I loved Noah Baumbach‘s Frances Ha when I saw it in Telluride, and then I dropped the ball by not filing anything. It’s a much faster, sharper and more high-end Girls without the male-hate factor. It has a buoyant Brooklynesque spirit (principally embodied in Greta Gerwig‘s open, vulnerable performance — a slam-dunk for a Best Actress nom). It captures the under-30 thing with exactitude and panache and heart. And it’s probably the most beautifully photographed black-and-white film of the 21st Century (cheers to dp Sam Levy).

I love Baumbach’s description of Frances Ha in the NYFF press conference video [above] as analagous to a kind of basement-tapes movie in the vein of Paul McCartney‘s first two albums after he left the Beatles.

“I had a wonderful time with Noah Baumbach‘s Frances Ha,” Jett Wells wrote at the end of the festival. “A critic we spoke to confided that he sensed a slightly possessive boyfriend element, as director Noah Baumbach and star Greta Gerwig are a couple. But that didn’t materialize, and Gerwig’s lead performance felt like the most genuine I was ever going to see from her — it was perfect.
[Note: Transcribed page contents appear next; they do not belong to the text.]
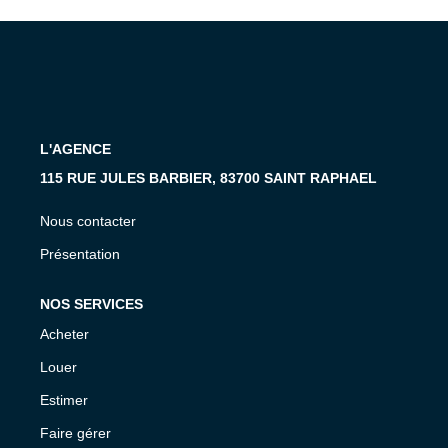
MON COMPTE
EN
L'AGENCE
115 RUE JULES BARBIER, 83700 SAINT RAPHAEL
Nous contacter
Présentation
NOS SERVICES
Acheter
Louer
Estimer
Faire gérer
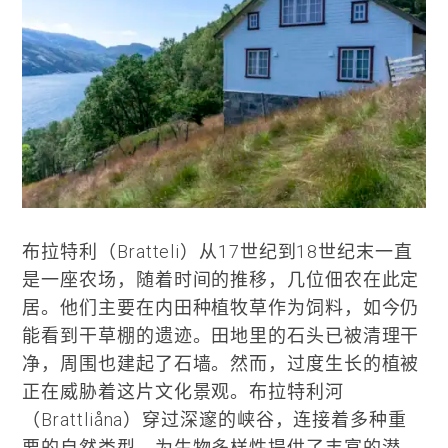
布拉特利（Bratteli）从17世纪到18世纪末一直
是一座农场，随着时间的推移，几位佃农在此定
居。他们主要在内田种植牧草作为饲料，如今仍
能看到干草棚的遗迹。田地里的石头已被清理干
净，周围也建起了石墙。然而，过度生长的植被
正在威胁着这片文化景观。布拉特利河
（Brattliåna）穿过深邃的峡谷，连接着多种重
要的自然类型，为生物多样性提供了丰富的潜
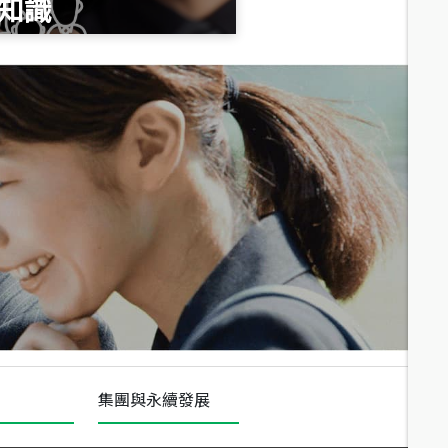
知識
總價
1,020
萬
總價
490
萬
總價
1,808
萬
集團與永續發展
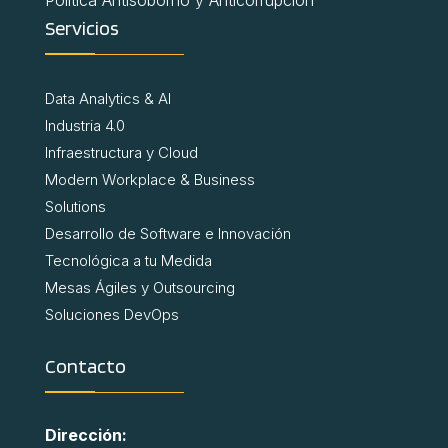
Servicios
Data Analytics & AI
Industria 4.0
Infraestructura y Cloud
Modern Workplace & Business
Solutions
Desarrollo de Software e Innovación
Tecnológica a tu Medida
Mesas Ágiles y Outsourcing
Soluciones DevOps
Contacto
Dirección:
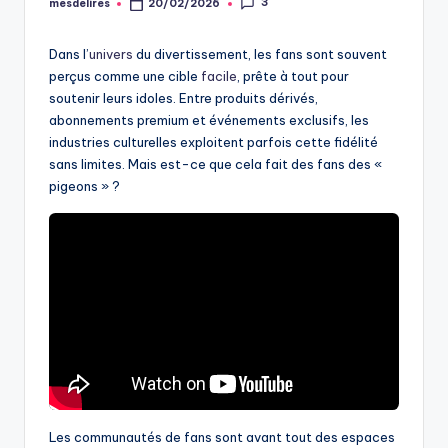
3
mesdelires
20/02/2026
Posted
by
Dans l’
univers
du divertissement, les fans sont souvent
perçus comme une cible
facile
, prête à tout pour
soutenir leurs idoles. Entre produits dérivés,
abonnements premium et événements exclusifs, les
industries culturelles exploitent parfois cette fidélité
sans limites. Mais est-ce que cela fait des fans des «
pigeons » ?
Les communautés de fans sont avant tout des espaces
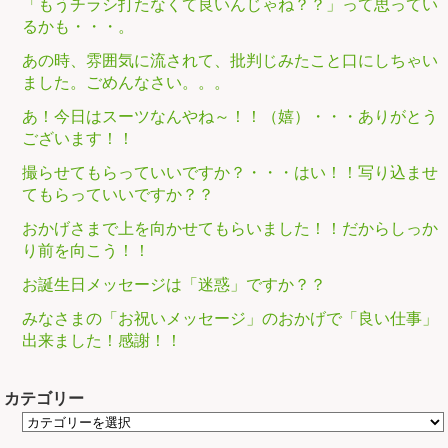
「もうチラシ打たなくて良いんじゃね？？」って思ってい
るかも・・・。
あの時、雰囲気に流されて、批判じみたこと口にしちゃい
ました。ごめんなさい。。。
あ！今日はスーツなんやね～！！（嬉）・・・ありがとう
ございます！！
撮らせてもらっていいですか？・・・はい！！写り込ませ
てもらっていいですか？？
おかげさまで上を向かせてもらいました！！だからしっか
り前を向こう！！
お誕生日メッセージは「迷惑」ですか？？
みなさまの「お祝いメッセージ」のおかげで「良い仕事」
出来ました！感謝！！
カテゴリー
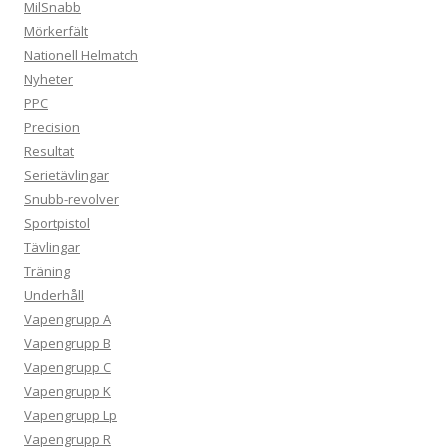
MilSnabb
Mörkerfält
Nationell Helmatch
Nyheter
PPC
Precision
Resultat
Serietävlingar
Snubb-revolver
Sportpistol
Tävlingar
Träning
Underhåll
Vapengrupp A
Vapengrupp B
Vapengrupp C
Vapengrupp K
Vapengrupp Lp
Vapengrupp R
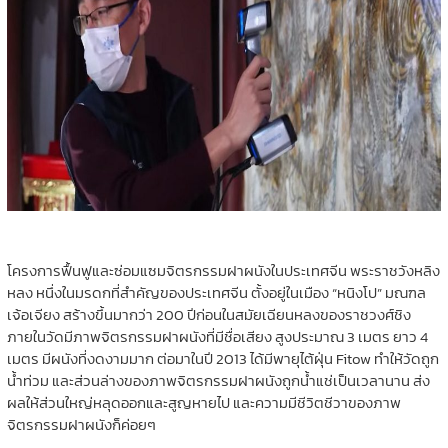
โครงการฟื้นฟูและซ่อมแซมจิตรกรรมฝาผนังในประเทศจีน พระราชวังหลิง
หลง หนึ่งในมรดกที่สำคัญของประเทศจีน ตั้งอยู่ในเมือง “หนิงโป” มณฑล
เจ้อเจียง สร้างขึ้นมากว่า 200 ปีก่อนในสมัยเฉียนหลงของราชวงศ์ชิง
ภายในวัดมีภาพจิตรกรรมฝาผนังที่มีชื่อเสียง สูงประมาณ 3 เมตร ยาว 4
เมตร มีผนังที่งดงามมาก ต่อมาในปี 2013 ได้มีพายุไต้ฝุ่น Fitow ทำให้วัดถูก
น้ำท่วม และส่วนล่างของภาพจิตรกรรมฝาผนังถูกน้ำแช่เป็นเวลานาน ส่ง
ผลให้ส่วนใหญ่หลุดออกและสูญหายไป และความมีชีวิตชีวาของภาพ
จิตรกรรมฝาผนังก็ค่อยๆ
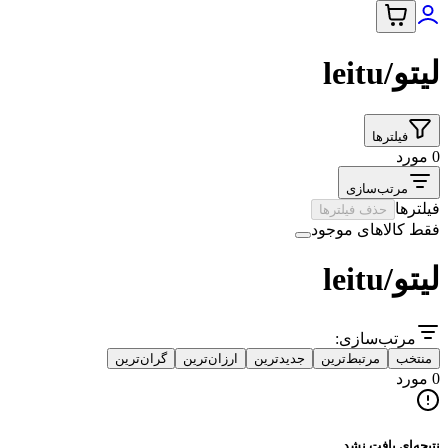
لیتو/leitu
فیلترها
0 مورد
مرتب‌سازی
فیلترها
حذف فیلترها
فقط کالاهای موجود
لیتو/leitu
مرتب‌سازی:
منتخب
مرتبط‌ترین
جدیدترین
ارزان‌ترین
گران‌ترین
0 مورد
نتیجه‌ای یافت نشد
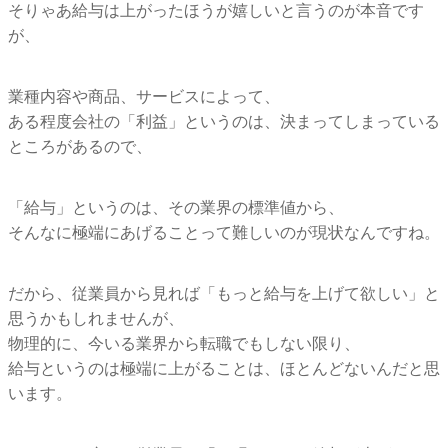
そりゃあ給与は上がったほうが嬉しいと言うのが本音です
が、
業種内容や商品、サービスによって、
ある程度会社の「利益」というのは、
決まってしまっている
ところがあるので、
「給与」というのは、その業界の標準値から、
そんなに極端にあげることって難しいのが現状なんですね。
だから、従業員から見れば「もっと給与を上げて欲しい」
と
思うかもしれませんが、
物理的に、今いる業界から転職でもしない限り、
給与というのは極端に上がることは、
ほとんどないんだと思
います。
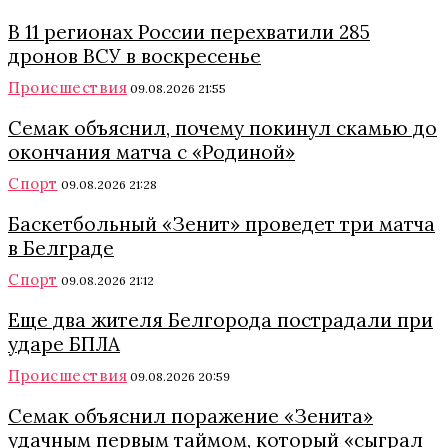
В 11 регионах России перехватили 285
дронов ВСУ в воскресенье
Происшествия
09.08.2026 21:55
Семак объяснил, почему покинул скамью до
окончания матча с «Родиной»
Спорт
09.08.2026 21:28
Баскетбольный «Зенит» проведет три матча
в Белграде
Спорт
09.08.2026 21:12
Еще два жителя Белгорода пострадали при
ударе БПЛА
Происшествия
09.08.2026 20:59
Семак объяснил поражение «Зенита»
удачным первым таймом, который «сыграл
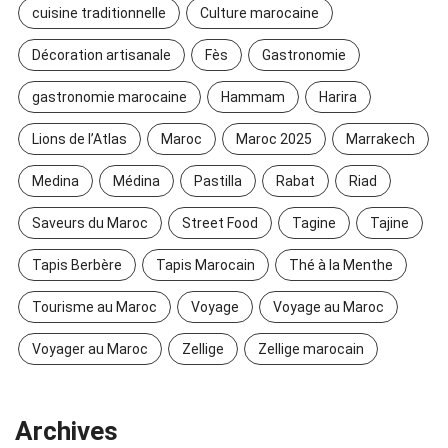
cuisine traditionnelle
Culture marocaine
Décoration artisanale
Fès
Gastronomie
gastronomie marocaine
Hammam
Harira
Lions de l’Atlas
Maroc
Maroc 2025
Marrakech
Medina
Médina
Pastilla
Rabat
Riad
Saveurs du Maroc
Street Food
Tagine
Tajine
Tapis Berbère
Tapis Marocain
Thé à la Menthe
Tourisme au Maroc
Voyage
Voyage au Maroc
Voyager au Maroc
Zellige
Zellige marocain
Archives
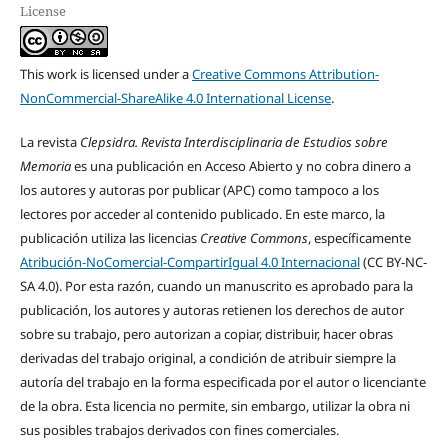
License
This work is licensed under a
Creative Commons Attribution-
NonCommercial-ShareAlike 4.0 International License
.
La revista
Clepsidra. Revista Interdisciplinaria de Estudios sobre
Memoria
es una publicación en Acceso Abierto y no cobra dinero a
los autores y autoras por publicar (APC) como tampoco a los
lectores por acceder al contenido publicado. En este marco, la
publicación utiliza las licencias
Creative Commons
, específicamente
Atribución-NoComercial-CompartirIgual 4.0 Internacional
(CC BY-NC-
SA 4.0). Por esta razón, cuando un manuscrito es aprobado para la
publicación, los autores y autoras retienen los derechos de autor
sobre su trabajo, pero autorizan a copiar, distribuir, hacer obras
derivadas del trabajo original, a condición de atribuir siempre la
autoría del trabajo en la forma especificada por el autor o licenciante
de la obra. Esta licencia no permite, sin embargo, utilizar la obra ni
sus posibles trabajos derivados con fines comerciales.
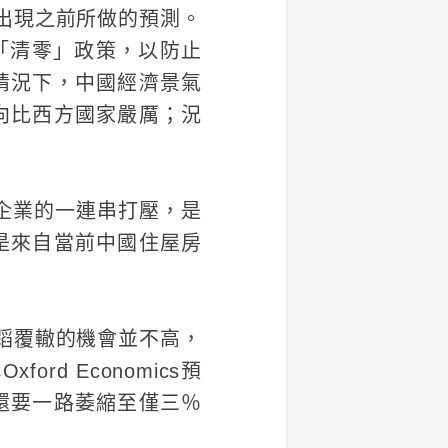
on出現之前所做的預測。
施「清零」政策，以防止
情況下，中國經濟景氣
向比西方國家嚴厲；況
間企業的一連串打壓，是
是來自當前中國住屋房
蹈覆轍的機會並不高，
d Economics預
還要一路萎縮至僅三％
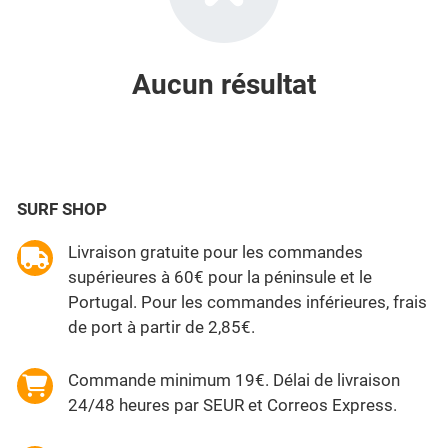
Aucun résultat
SURF SHOP
Livraison gratuite pour les commandes
supérieures à 60€ pour la péninsule et le
Portugal. Pour les commandes inférieures, frais
de port à partir de 2,85€.
Commande minimum 19€. Délai de livraison
24/48 heures par SEUR et Correos Express.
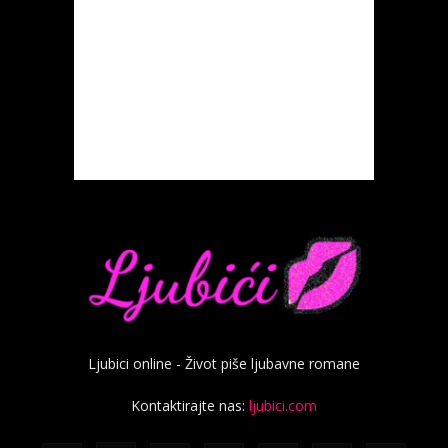
Ljubici online - Život piše ljubavne romane
Kontaktirajte nas:
ljubici.com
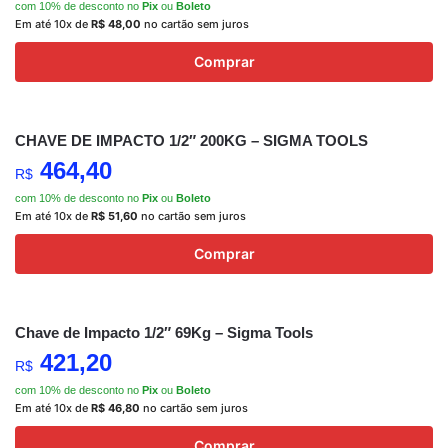
com 10% de desconto no
Pix
ou
Boleto
Em até 10x de
R$
48,00
no cartão sem juros
Comprar
CHAVE DE IMPACTO 1/2″ 200KG – SIGMA TOOLS
464,40
R$
com 10% de desconto no
Pix
ou
Boleto
Em até 10x de
R$
51,60
no cartão sem juros
Comprar
Chave de Impacto 1/2″ 69Kg – Sigma Tools
421,20
R$
com 10% de desconto no
Pix
ou
Boleto
Em até 10x de
R$
46,80
no cartão sem juros
Comprar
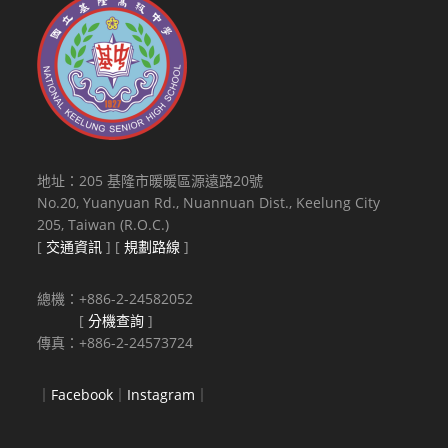
地址：205 基隆市暖暖區源遠路20號
No.20, Yuanyuan Rd., Nuannuan Dist., Keelung City
205, Taiwan (R.O.C.)
[
交通資訊
] [
規劃路線
]
總機：+886-2-24582052
[
分機查詢
]
傳真：+886-2-24573724
｜
Facebook
｜
Instagram
｜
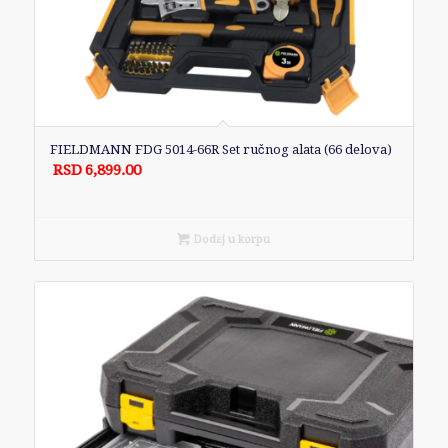
FIELDMANN FDG 5014-66R Set ručnog alata (66 delova)
RSD
6,899.00
Dodaj u korpu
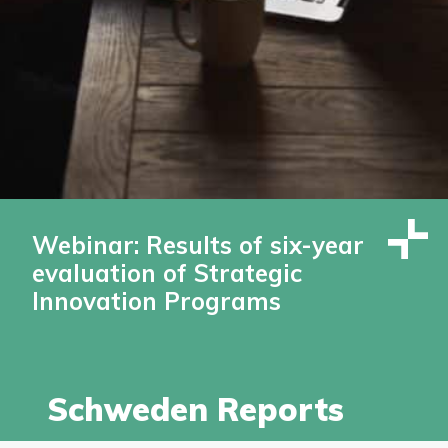
Webinar: Results of six-year
evaluation of Strategic
Innovation Programs
Schweden Reports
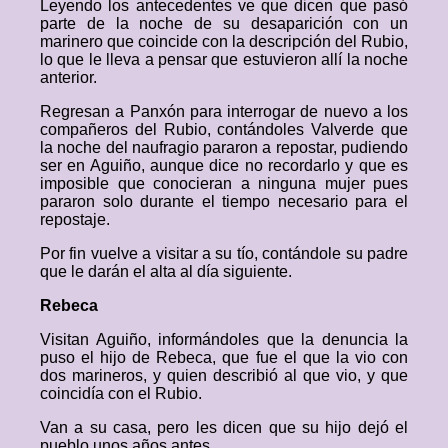
Leyendo los antecedentes ve que dicen que pasó
parte de la noche de su desaparición con un
marinero que coincide con la descripción del Rubio,
lo que le lleva a pensar que estuvieron allí la noche
anterior.
Regresan a Panxón para interrogar de nuevo a los
compañeros del Rubio, contándoles Valverde que
la noche del naufragio pararon a repostar, pudiendo
ser en Aguiño, aunque dice no recordarlo y que es
imposible que conocieran a ninguna mujer pues
pararon solo durante el tiempo necesario para el
repostaje.
Por fin vuelve a visitar a su tío, contándole su padre
que le darán el alta al día siguiente.
Rebeca
Visitan Aguiño, informándoles que la denuncia la
puso el hijo de Rebeca, que fue el que la vio con
dos marineros, y quien describió al que vio, y que
coincidía con el Rubio.
Van a su casa, pero les dicen que su hijo dejó el
pueblo unos años antes.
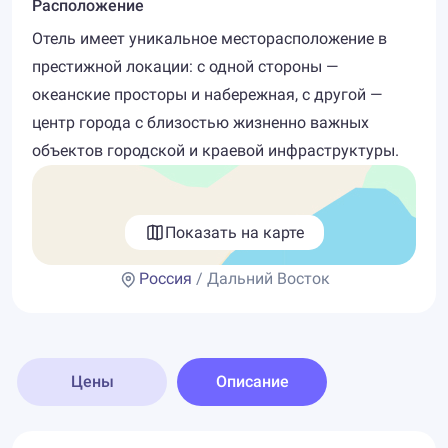
Расположение
Отель имеет уникальное месторасположение в
престижной локации: с одной стороны —
океанские просторы и набережная, с другой —
центр города с близостью жизненно важных
объектов городской и краевой инфраструктуры.
Показать на карте
Россия
/ Дальний Восток
Цены
Описание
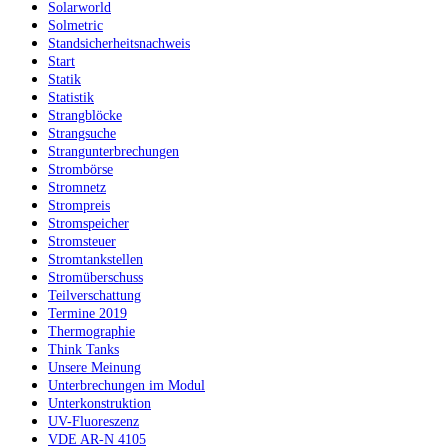
Solarworld
Solmetric
Standsicherheitsnachweis
Start
Statik
Statistik
Strangblöcke
Strangsuche
Strangunterbrechungen
Strombörse
Stromnetz
Strompreis
Stromspeicher
Stromsteuer
Stromtankstellen
Stromüberschuss
Teilverschattung
Termine 2019
Thermographie
Think Tanks
Unsere Meinung
Unterbrechungen im Modul
Unterkonstruktion
UV-Fluoreszenz
VDE AR-N 4105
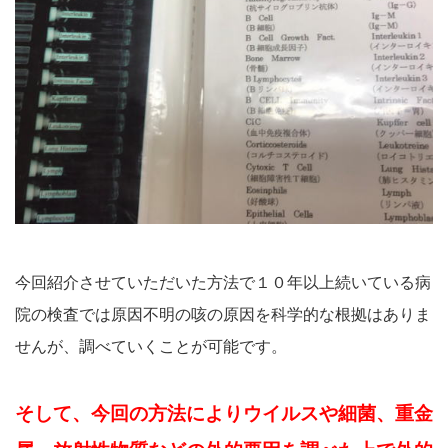
今回紹介させていただいた方法で１０年以上続いている病
院の検査では原因不明の咳の原因を科学的な根拠はありま
せんが、調べていくことが可能です。
そして、今回の方法によりウイルスや細菌、重金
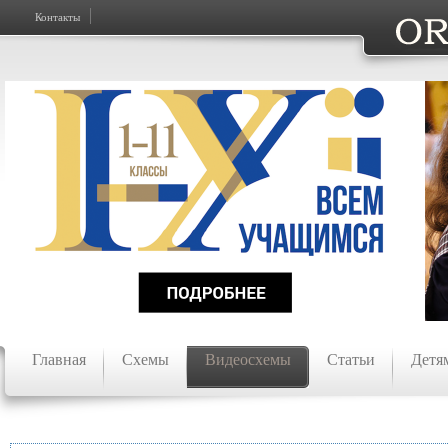
Контакты
Главная
Схемы
Видеосхемы
Статьи
Детя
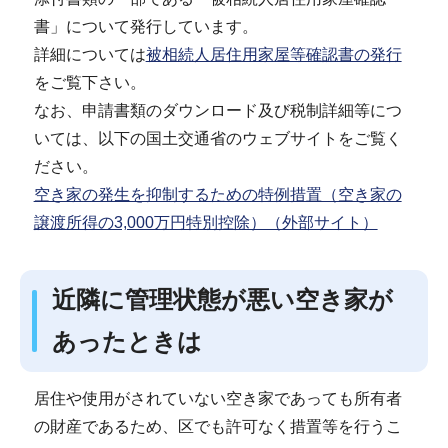
書」について発行しています。
詳細については
被相続人居住用家屋等確認書の発行
をご覧下さい。
なお、申請書類のダウンロード及び税制詳細等につ
いては、以下の国土交通省のウェブサイトをご覧く
ださい。
空き家の発生を抑制するための特例措置（空き家の
譲渡所得の3,000万円特別控除）（外部サイト）
近隣に管理状態が悪い空き家が
あったときは
居住や使用がされていない空き家であっても所有者
の財産であるため、区でも許可なく措置等を行うこ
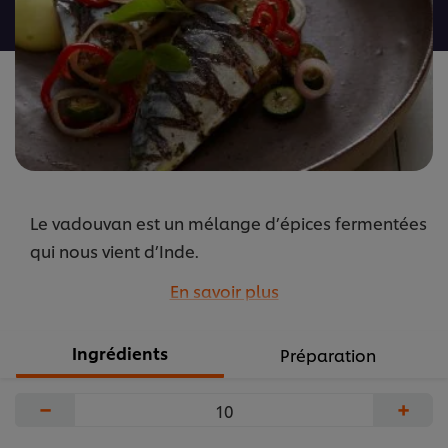
recipe
Le vadouvan est un mélange d’épices fermentées
qui nous vient d’Inde.
Comme tout mélange d’épices, sa composition
En savoir plus
varie quelque peu.
Au nombre des principaux ingrédients qui le
Ingrédients
Préparation
composent figurent feuilles de curry, cumin,
fenugrec, oignons, graines de moutarde et ail.
−
+
...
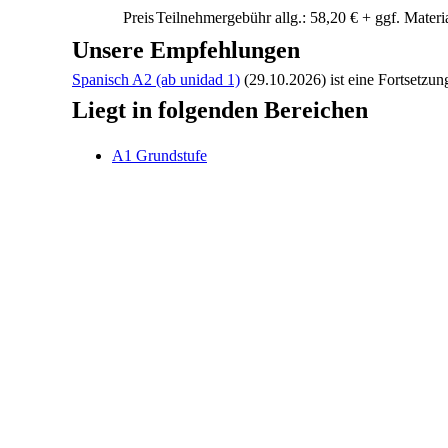
Preis
Teilnehmergebühr allg.: 58,20 € + ggf. Materi
Unsere Empfehlungen
Spanisch A2 (ab unidad 1)
(29.10.2026)
ist eine Fortsetzu
Liegt in folgenden Bereichen
A1 Grundstufe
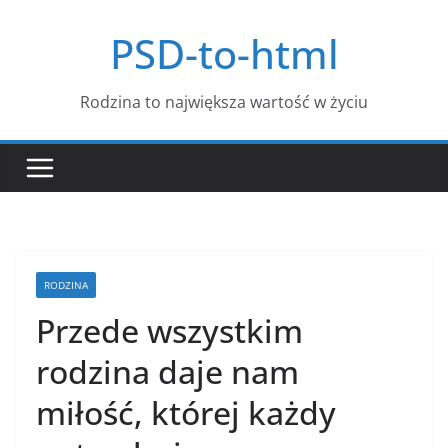
Przejdź
PSD-to-html
do
treści
Rodzina to największa wartość w życiu
RODZINA
Przede wszystkim
rodzina daje nam
miłość, której każdy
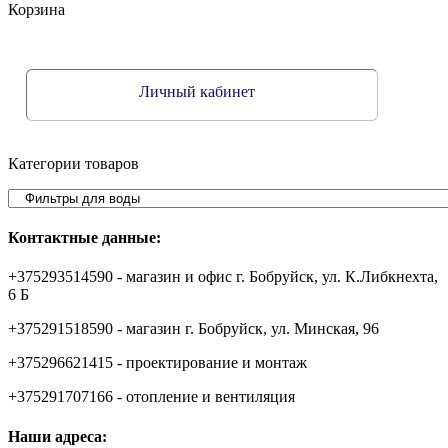
Корзина
Личный кабинет
Категории товаров
Контактные данные:
+375293514590 - магазин и офис г. Бобруйск, ул. К.Либкнехта,
6 Б
+375291518590 - магазин г. Бобруйск, ул. Минская, 96
+375296621415 - проектирование и монтаж
+375291707166 - отопление и вентиляция
Наши адреса:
Frances Ha has a floating Brooklyn mumblecore pace and vibe, and is about a 27-year old dancer (Gerwig) who is lost when her best friend Sophie (Mickey Sumner, daughter of Sting and Trudie Styler), falls in with a rich boyfriend.

“You can’t help but compare to HBO’s Girls, but it’s not that at all. It’s not about gross, uncomfortable-to-watch-sex; Baumbach already accomplished that with Greenberg. The writing is sublime, really tight and filled with pockets of hilarious improvised dialogue. The whole house was giggling and adoring Gerwig despite dealing with a 20-minute delay wen the film began without the center dialogue track.”

I’m serious about the cinematography. Frances Ha was captured with a modest digital camera, and it looks an awful lot like Gordon Willis‘s legendary b & w lensing in Manhattan. Really. I honestly found it more transporting than the cinematography in Michael Haneke‘s The White Ribbon.